Save the Outcomes to a DataFrame
rows = []
for extraction, url in zip(extractions, urls):
row = extraction.__dict__
row["url"] = url
rows.append(row)
projects_df = pd.DataFrame(rows)
projects_df
projects_df.iloc[0].advantages
projects_df.to_csv("tasks.csv", index=None)
Scraping Automobile Listings
For extra complicated information, outline extra fashions like CarListing and CarListings:
url = "https://www.autoscout24.com/lst?atype=C&cy=Dpercent2CApercent2CBpercent2CEpercent2CFpercent2CIpercent2CLpercent2CNL&desc=0&fregfrom=2018&gear=M&powerfrom=309&powerto=478&powertype=hp&search_id=1tih4oks815&type=commonplace&ustate=Npercent2CU"
auto_content = await fetch_page(url)
print(auto_content)
class CarListing(BaseModel):
"""Details about a automotive itemizing"""
make: str = Area("Make of the automotive e.g. Toyota")
mannequin: str = Area("Mannequin of the automotive, most 3 phrases e.g. Land Cruiser")
horsepower: int = Area("Horsepower of the engine e.g. 231")
value: int = Area("Value in euro e.g. 34000")
mileage: Optionally available[int] = Area("Variety of kilometers on the odometer e.g. 73400")
12 months: Optionally available[int] = Area("12 months of registration (if out there) e.g. 2015")
url: str = Area(
"Url to the itemizing e.g. https://www.autoscout24.com/presents/lexus-rc-f-advantage-coupe-gasoline-grey-19484ec1-ee56-4bfd-8769-054f03515792"
)
class CarListings(BaseModel):
"""Listing of automotive listings"""
vehicles: Listing[CarListing] = Area("Listing of vehicles on the market.")
car_listing_scraper_llm = llm.with_structured_output(CarListings)
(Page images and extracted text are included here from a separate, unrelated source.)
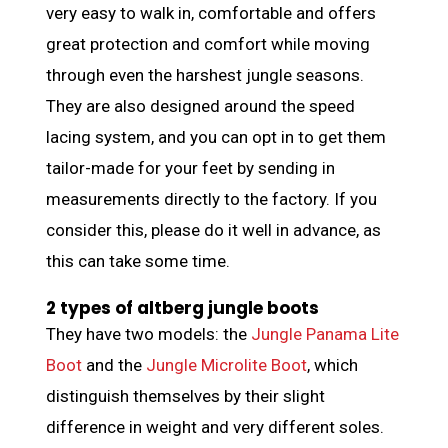
very easy to walk in, comfortable and offers
great protection and comfort while moving
through even the harshest jungle seasons.
They are also designed around the speed
lacing system, and you can opt in to get them
tailor-made for your feet by sending in
measurements directly to the factory. If you
consider this, please do it well in advance, as
this can take some time.
2 types of altberg jungle boots
They have two models: the
Jungle Panama Lite
Boot
and the
Jungle Microlite Boot
, which
distinguish themselves by their slight
difference in weight and very different soles.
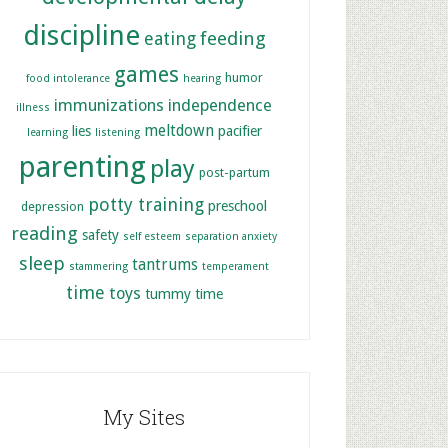
discipline
feeding
eating
games
humor
food intolerance
hearing
immunizations
independence
illness
meltdown
lies
pacifier
learning
listening
parenting
play
post-partum
potty training
preschool
depression
reading
safety
self esteem
separation anxiety
sleep
tantrums
stammering
temperament
time
toys
tummy time
My Sites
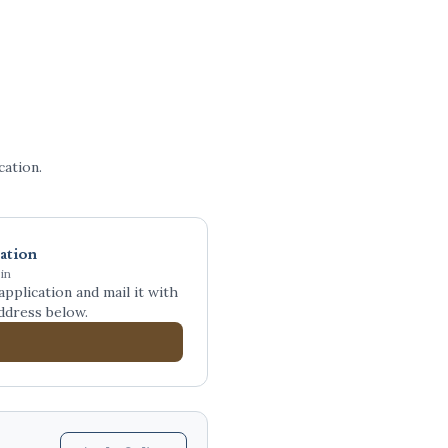
ation.
ation
in
plication and mail it with
ddress below.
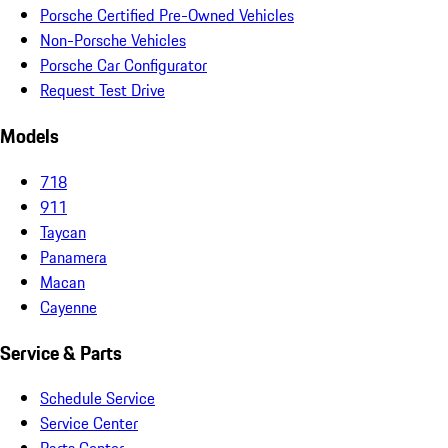
Porsche Certified Pre-Owned Vehicles
Non-Porsche Vehicles
Porsche Car Configurator
Request Test Drive
Models
718
911
Taycan
Panamera
Macan
Cayenne
Service & Parts
Schedule Service
Service Center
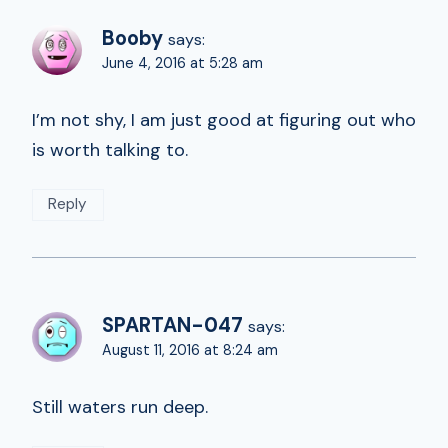
Booby
says:
June 4, 2016 at 5:28 am
I’m not shy, I am just good at figuring out who
is worth talking to.
Reply
SPARTAN-047
says:
August 11, 2016 at 8:24 am
Still waters run deep.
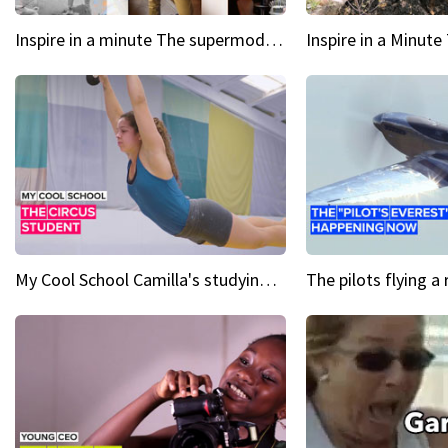
Inspire in a minute The supermodel discovered at 60
My Cool School Camilla's studying the trapeze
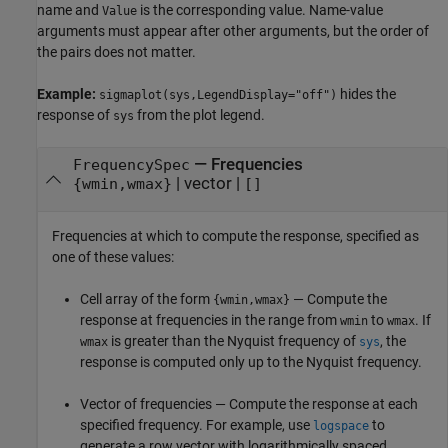
name and
is the corresponding value. Name-value
Value
arguments must appear after other arguments, but the order of
the pairs does not matter.
Example:
hides the
sigmaplot(sys,LegendDisplay="off")
response of
from the plot legend.
sys
—
Frequencies
FrequencySpec
|
vector
|
{wmin,wmax}
[]
Frequencies at which to compute the response, specified as
one of these values:
Cell array of the form
— Compute the
{wmin,wmax}
response at frequencies in the range from
to
. If
wmin
wmax
is greater than the Nyquist frequency of
, the
wmax
sys
response is computed only up to the Nyquist frequency.
Vector of frequencies — Compute the response at each
specified frequency. For example, use
to
logspace
generate a row vector with logarithmically spaced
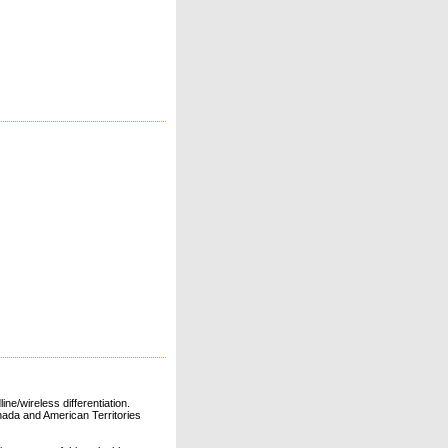
ne/wireless differentiation.
ada and American Territories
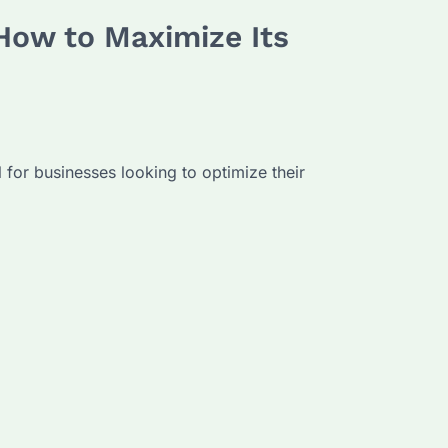
 How to Maximize Its
l for businesses looking to optimize their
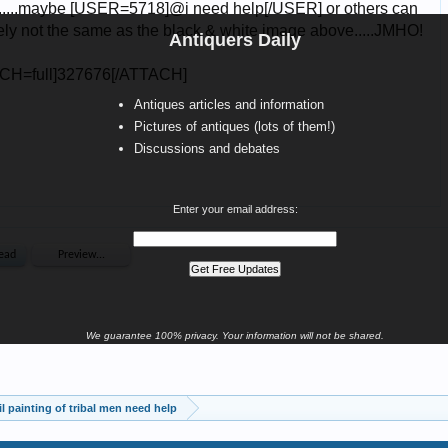
Antiquers Daily
Antiques articles and information
Pictures of antiques (lots of them!)
Discussions and debates
Enter your email address:
We guarantee 100% privacy. Your information will not be shared.
oil painting of tribal men need help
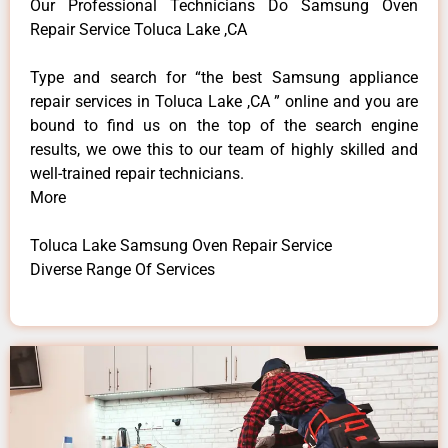
Our Professional Technicians Do Samsung Oven
Repair Service Toluca Lake ,CA
Type and search for “the best Samsung appliance
repair services in Toluca Lake ,CA ” online and you are
bound to find us on the top of the search engine
results, we owe this to our team of highly skilled and
well-trained repair technicians.
More
Toluca Lake Samsung Oven Repair Service
Diverse Range Of Services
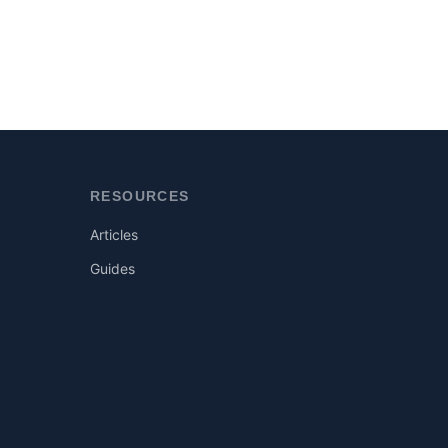
RESOURCES
Articles
Guides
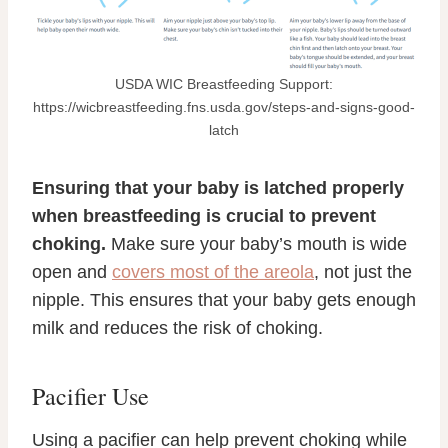
USDA WIC Breastfeeding Support:
https://wicbreastfeeding.fns.usda.gov/steps-and-signs-good-
latch
Ensuring that your baby is latched properly
when breastfeeding is crucial to prevent
choking.
Make sure your baby’s mouth is wide
open and
covers most of the areola
, not just the
nipple. This ensures that your baby gets enough
milk and reduces the risk of choking.
Pacifier Use
Using a pacifier can help prevent choking while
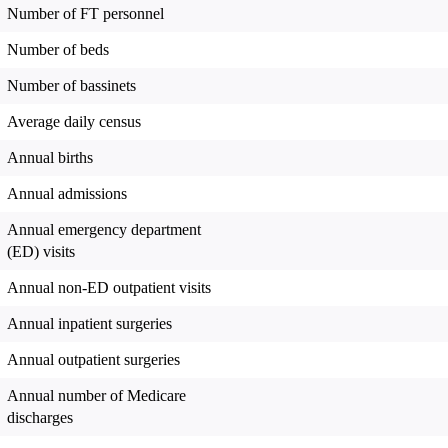
Number of FT personnel
Number of beds
Number of bassinets
Average daily census
Annual births
Annual admissions
Annual emergency department
(ED) visits
Annual non-ED outpatient visits
Annual inpatient surgeries
Annual outpatient surgeries
Annual number of Medicare
discharges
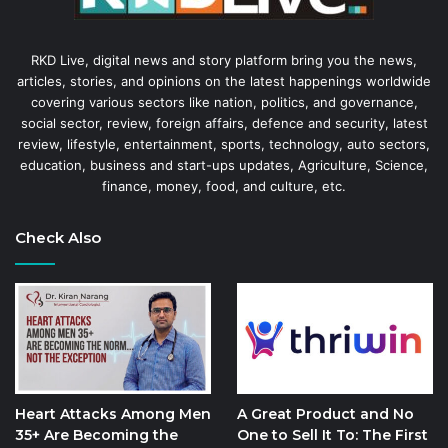
RKD Live, digital news and story platform bring you the news,
articles, stories, and opinions on the latest happenings worldwide
covering various sectors like nation, politics, and governance,
social sector, review, foreign affairs, defence and security, latest
review, lifestyle, entertainment, sports, technology, auto sectors,
education, business and start-ups updates, Agriculture, Science,
finance, money, food, and culture, etc.
Check Also
Heart Attacks Among Men
A Great Product and No
35+ Are Becoming the
One to Sell It To: The First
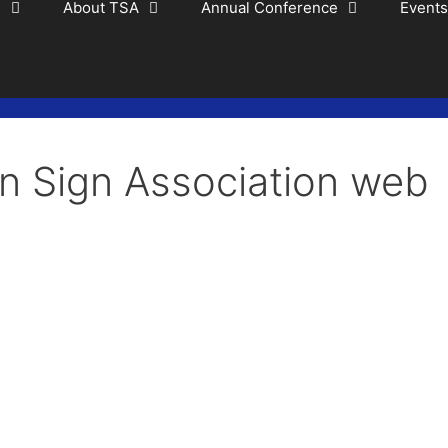
s
About TSA
Annual Conference
Events
n Sign Association web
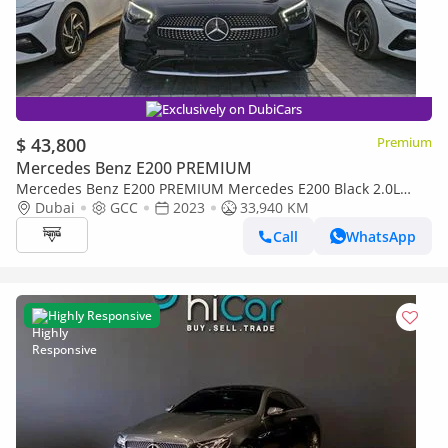
Exclusively on DubiCars
$ 43,800
Premium
Mercedes Benz E200 PREMIUM
Mercedes Benz E200 PREMIUM Mercedes E200 Black 2.0L
Turbo 2023 Model GCC
Dubai
GCC
2023
33,940 KM
Call
WhatsApp
Highly Responsive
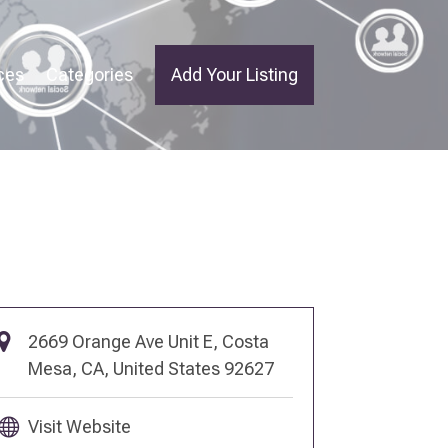
ces
Categories
Add Your Listing
2669 Orange Ave Unit E, Costa
Mesa, CA, United States 92627
Visit Website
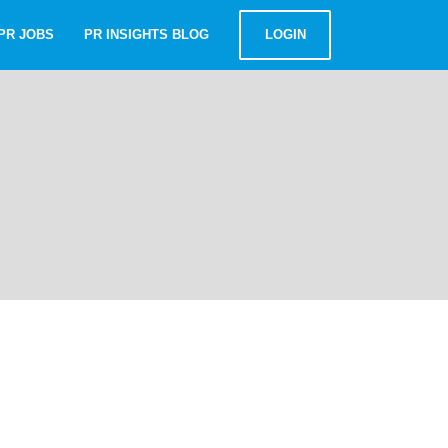
PR JOBS
PR INSIGHTS BLOG
LOGIN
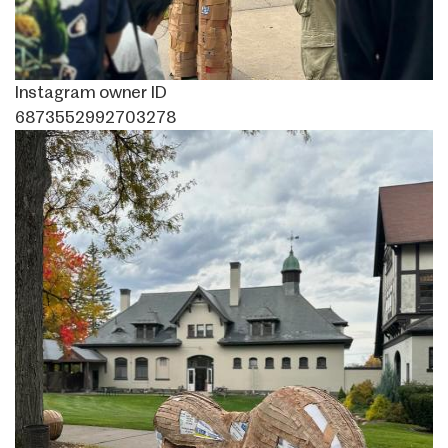
Instagram owner ID
6873552992703278
Image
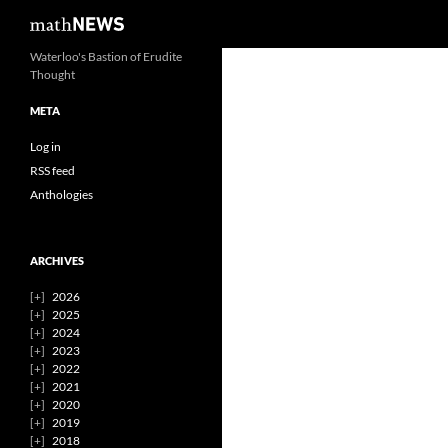
Search
mathNEWS
Skip
Waterloo's Bastion of Erudite
Thought
to
content
META
Log in
RSS feed
Anthologies
ARCHIVES
2026
2025
2024
2023
2022
2021
2020
2019
2018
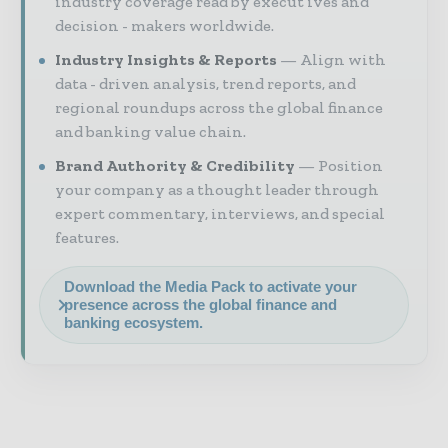
industry coverage read by execut ives and
decision - makers worldwide.
Industry Insights & Reports
Align with
data - driven analysis, trend reports, and
regional roundups across the global finance
and banking value chain.
Brand Authority & Credibility
Position
your company as a thought leader through
expert commentary, interviews, and special
features.
Download the Media Pack to activate your
presence across the global finance and
banking ecosystem.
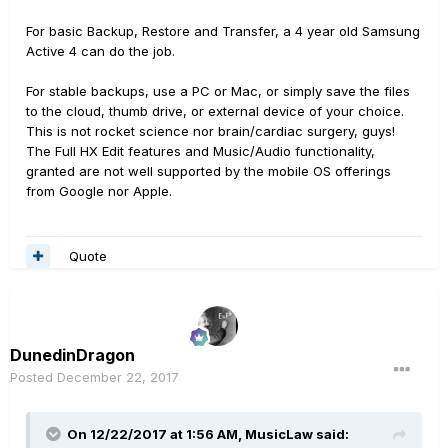
For basic Backup, Restore and Transfer, a 4 year old Samsung
Active 4 can do the job.
For stable backups, use a PC or Mac, or simply save the files
to the cloud, thumb drive, or external device of your choice.
This is not rocket science nor brain/cardiac surgery, guys!
The Full HX Edit features and Music/Audio functionality,
granted are not well supported by the mobile OS offerings
from Google nor Apple.
Quote
DunedinDragon
Posted
December 22, 2017
On 12/22/2017 at 1:56 AM, MusicLaw said:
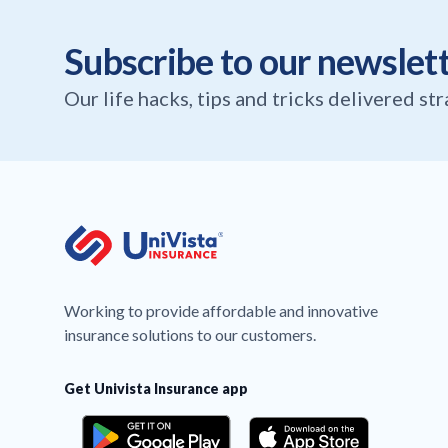
Subscribe to our newslet
Our life hacks, tips and tricks delivered st
Working to provide affordable and innovative
insurance solutions to our customers.
Get Univista Insurance app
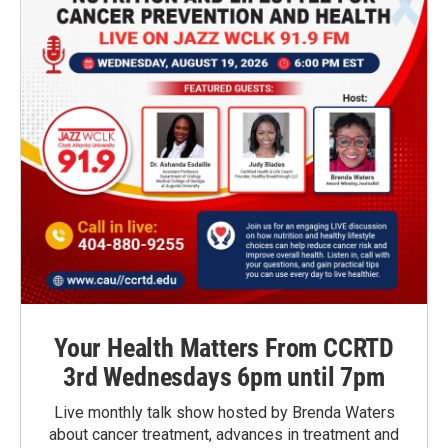
Your Health Matters From CCRTD
3rd Wednesdays 6pm until 7pm
Live monthly talk show hosted by Brenda Waters
about cancer treatment, advances in treatment and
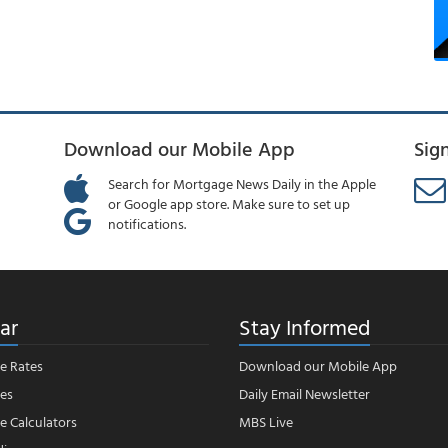
Download our Mobile App
Sig
Search for Mortgage News Daily in the Apple
or Google app store. Make sure to set up
notifications.
ar
Stay Informed
e Rates
Download our Mobile App
es
Daily Email Newsletter
 Calculators
MBS Live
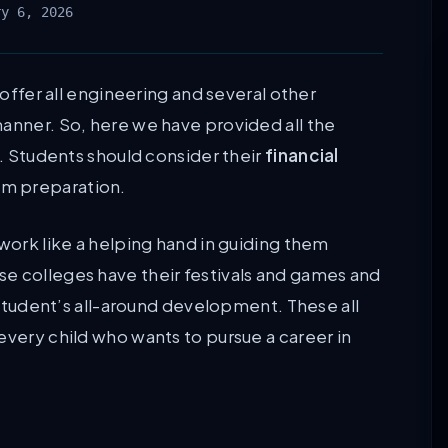
ry 6, 2026
 offer all engineering and several other
manner. So, here we have provided all the
s. Students should consider their
financial
am preparation.
 work like a helping hand in guiding them
e colleges have their festivals and games and
e student’s all-around development. These all
every child who wants to pursue a career in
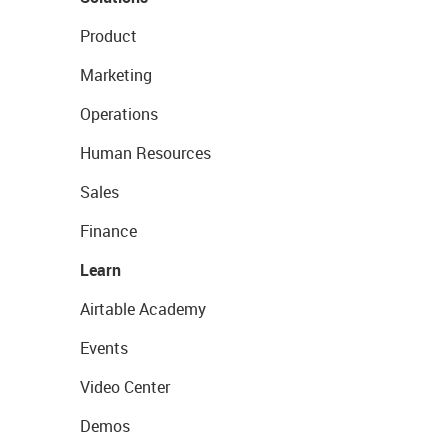
Product
Marketing
Operations
Human Resources
Sales
Finance
Learn
Airtable Academy
Events
Video Center
Demos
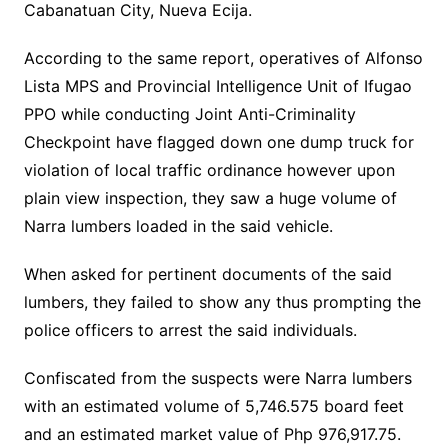
Cabanatuan City, Nueva Ecija.
According to the same report, operatives of Alfonso
Lista MPS and Provincial Intelligence Unit of Ifugao
PPO while conducting Joint Anti-Criminality
Checkpoint have flagged down one dump truck for
violation of local traffic ordinance however upon
plain view inspection, they saw a huge volume of
Narra lumbers loaded in the said vehicle.
When asked for pertinent documents of the said
lumbers, they failed to show any thus prompting the
police officers to arrest the said individuals.
Confiscated from the suspects were Narra lumbers
with an estimated volume of 5,746.575 board feet
and an estimated market value of Php 976,917.75.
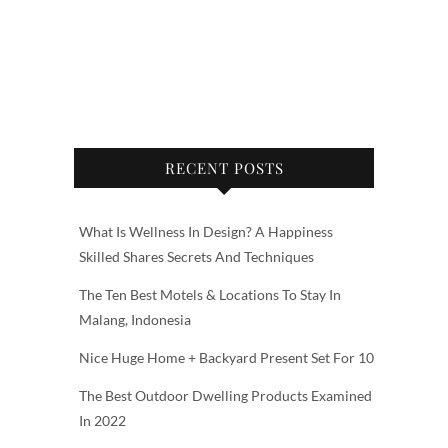
RECENT POSTS
What Is Wellness In Design? A Happiness
Skilled Shares Secrets And Techniques
The Ten Best Motels & Locations To Stay In
Malang, Indonesia
Nice Huge Home + Backyard Present Set For 10
The Best Outdoor Dwelling Products Examined
In 2022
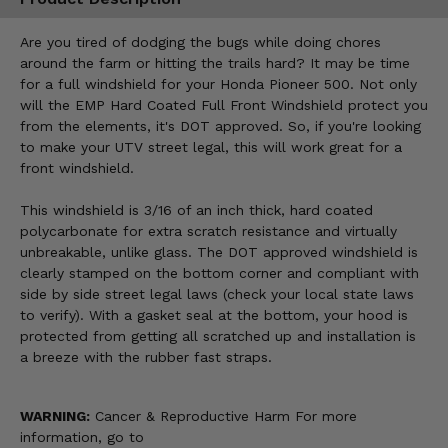
Are you tired of dodging the bugs while doing chores
around the farm or hitting the trails hard? It may be time
for a full windshield for your Honda Pioneer 500. Not only
will the EMP Hard Coated Full Front Windshield protect you
from the elements, it's DOT approved. So, if you're looking
to make your UTV street legal, this will work great for a
front windshield.
This windshield is 3/16 of an inch thick, hard coated
polycarbonate for extra scratch resistance and virtually
unbreakable, unlike glass. The DOT approved windshield is
clearly stamped on the bottom corner and compliant with
side by side street legal laws (check your local state laws
to verify). With a gasket seal at the bottom, your hood is
protected from getting all scratched up and installation is
a breeze with the rubber fast straps.
WARNING:
Cancer & Reproductive Harm For more
information, go to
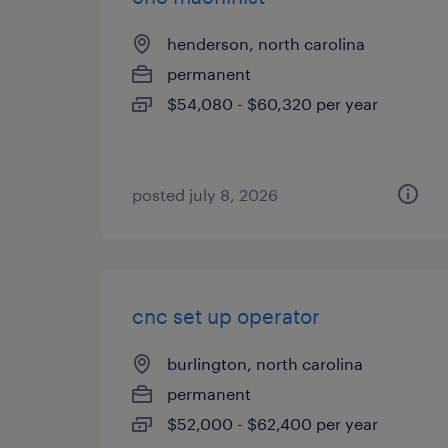
henderson, north carolina
permanent
$54,080 - $60,320 per year
posted july 8, 2026
cnc set up operator
burlington, north carolina
permanent
$52,000 - $62,400 per year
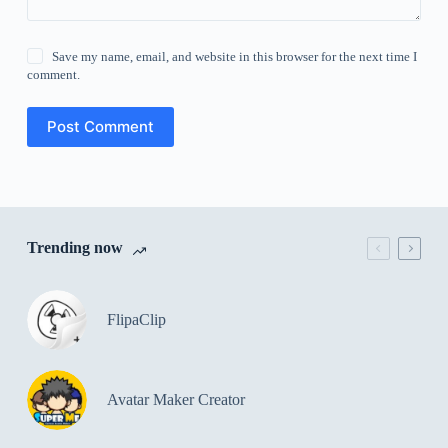
Save my name, email, and website in this browser for the next time I
comment.
Post Comment
Trending now
FlipaClip
Avatar Maker Creator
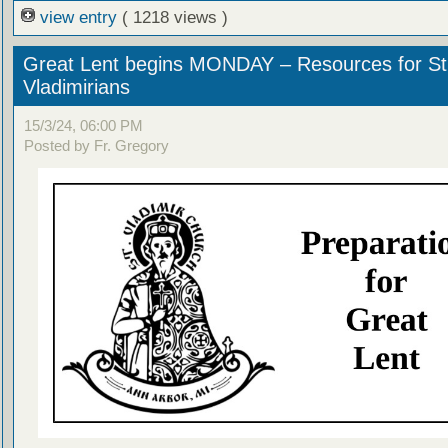
view entry
( 1218 views )
Great Lent begins MONDAY – Resources for St
Vladimirians
15/3/24, 06:00 PM
Posted by Fr. Gregory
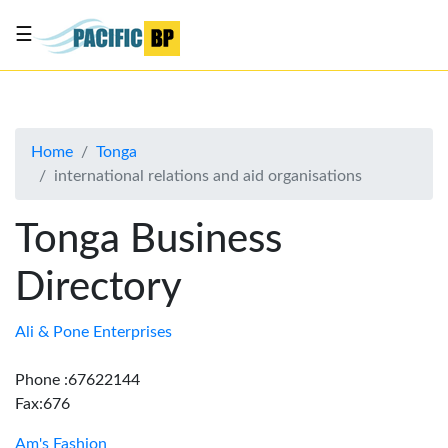
☰
List
my
business
Home
Tonga
About
international relations and aid organisations
Us
Advertise
Tonga Business
Contact
Directory
Us
Ali & Pone Enterprises
Phone :67622144
Fax:676
Am's Fashion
extraction = car_listing_scraper_llm.invoke(
[("system", SYSTEM_PROMPT), ("user", create_scrape_prompt(auto_content))]
)
extraction.vehicles
def filter_model(row):
row = re.sub("[^0-9a-zA-Z]+", " ", row)
components = row.break up(" ")
return " ".be a part of(components[:3])
rows = [listing.__dict__ for listing in extraction.cars]
listings_df = pd.DataFrame(rows)
listings_df["model"] = listings_df.mannequin.apply(filter_model)
listings_df
listings_df.to_csv("car-listings.csv", index=None)
This code defines two Pydantic fashions, CarListing and CarListings, for representing particular person automotive particulars (e.g., make, mannequin, value, mileage) and an inventory of such vehicles. It makes use of an LLM to extract structured automotive itemizing information from a webpage. The extracted information is transformed right into a pandas DataFrame and saved as a CSV file (car-listings.csv) for additional use.
Conclusion
Combining the ability of LLMs with conventional scraping instruments like Playwright unlocks new prospects for structured information extraction. Whether or not extracting challenge particulars or automotive listings, this strategy ensures accuracy and scalability, paving the way in which for superior information workflows. Comfortable scraping!
Key Takeaways
- LLMs like ChatGroq improve internet scraping by offering exact and structured information extraction.
- Playwright automates browser interactions, permitting for efficient content material retrieval.
- Markdown conversion simplifies textual content processing for higher information extraction.
- Structured information fashions (e.g., Pydantic) guarantee organized and clear output.
- Combining LLMs with conventional scraping instruments improves scalability and accuracy.
Often Requested Questions
A. Playwright automates browser interactions, enabling you to load and retrieve dynamic content material from webpages effectively.
A. ChatGroq, a big language mannequin, processes webpage content material and extracts structured data precisely, bettering information extraction precision.
A. Changing HTML to Markdown simplifies textual content processing by stripping pointless tags, making it simpler to extract related data.
A. Structured information fashions make sure the extracted information is organized and validated, making it simpler to course of and analyze.
A. Sure, by combining Playwright for automation and LLMs for information extraction, this technique can deal with massive datasets effectively, making certain scalability.
The media proven on this article will not be owned by Analytics Vidhya and is used on the Creator’s discretion.